• **Exercise details**
In your answer, give each entry again exactly as it appears.

##### Entries provided #####

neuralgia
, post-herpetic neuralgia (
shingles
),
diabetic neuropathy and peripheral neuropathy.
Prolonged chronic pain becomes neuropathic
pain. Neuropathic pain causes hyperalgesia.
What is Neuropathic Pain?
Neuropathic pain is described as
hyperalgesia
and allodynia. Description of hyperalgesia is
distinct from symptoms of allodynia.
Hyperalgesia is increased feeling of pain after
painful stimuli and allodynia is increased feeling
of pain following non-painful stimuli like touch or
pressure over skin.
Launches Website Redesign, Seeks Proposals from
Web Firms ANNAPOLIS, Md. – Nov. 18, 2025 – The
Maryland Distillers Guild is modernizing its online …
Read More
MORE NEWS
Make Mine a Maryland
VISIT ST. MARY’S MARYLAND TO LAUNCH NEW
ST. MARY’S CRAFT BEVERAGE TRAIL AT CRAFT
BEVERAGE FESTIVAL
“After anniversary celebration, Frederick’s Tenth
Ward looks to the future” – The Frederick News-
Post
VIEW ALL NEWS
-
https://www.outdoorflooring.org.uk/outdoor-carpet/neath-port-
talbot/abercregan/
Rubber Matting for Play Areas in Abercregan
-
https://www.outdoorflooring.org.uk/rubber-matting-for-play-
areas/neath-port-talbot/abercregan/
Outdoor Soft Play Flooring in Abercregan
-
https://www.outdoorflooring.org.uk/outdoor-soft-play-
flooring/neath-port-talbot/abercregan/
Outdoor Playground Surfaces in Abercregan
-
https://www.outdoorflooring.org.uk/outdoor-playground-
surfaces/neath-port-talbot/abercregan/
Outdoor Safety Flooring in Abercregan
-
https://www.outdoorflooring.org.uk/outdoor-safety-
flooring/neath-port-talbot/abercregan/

#####

• **Answer to this problem**
neuralgia
, post-herpetic neuralgia (
shingles
),
diabetic neuropathy and peripheral neuropathy.
Prolonged chronic pain becomes neuropathic
pain. Neuropathic pain causes hyperalgesia.
What is Neuropathic Pain?
Neuropathic pain is described as
hyperalgesia
and allodynia. Description of hyperalgesia is
distinct from symptoms of allodynia.
Hyperalgesia is increased feeling of pain after
painful stimuli and allodynia is increased feeling
of pain following non-painful stimuli like touch or
pressure over skin.
Launches Website Redesign, Seeks Proposals from
Web Firms ANNAPOLIS, Md. – Nov. 18, 2025 – The
Maryland Distillers Guild is modernizing its online …
Read More
MORE NEWS
Make Mine a Maryland
VISIT ST. MARY’S MARYLAND TO LAUNCH NEW
ST. MARY’S CRAFT BEVERAGE TRAIL AT CRAFT
BEVERAGE FESTIVAL
“After anniversary celebration, Frederick’s Tenth
Ward looks to the future” – The Frederick News-
Post
VIEW ALL NEWS
-
https://www.outdoorflooring.org.uk/outdoor-carpet/neath-port-
talbot/abercregan/
Rubber Matting for Play Areas in Abercregan
-
https://www.outdoorflooring.org.uk/rubber-matting-for-play-
areas/neath-port-talbot/abercregan/
Outdoor Soft Play Flooring in Abercregan
-
https://www.outdoorflooring.org.uk/outdoor-soft-play-
flooring/neath-port-talbot/abercregan/
Outdoor Playground Surfaces in Abercregan
-
https://www.outdoorflooring.org.uk/outdoor-playground-
surfaces/neath-port-talbot/abercregan/
Outdoor Safety Flooring in Abercregan
-
https://www.outdoorflooring.org.uk/outdoor-safety-
flooring/neath-port-talbot/abercregan/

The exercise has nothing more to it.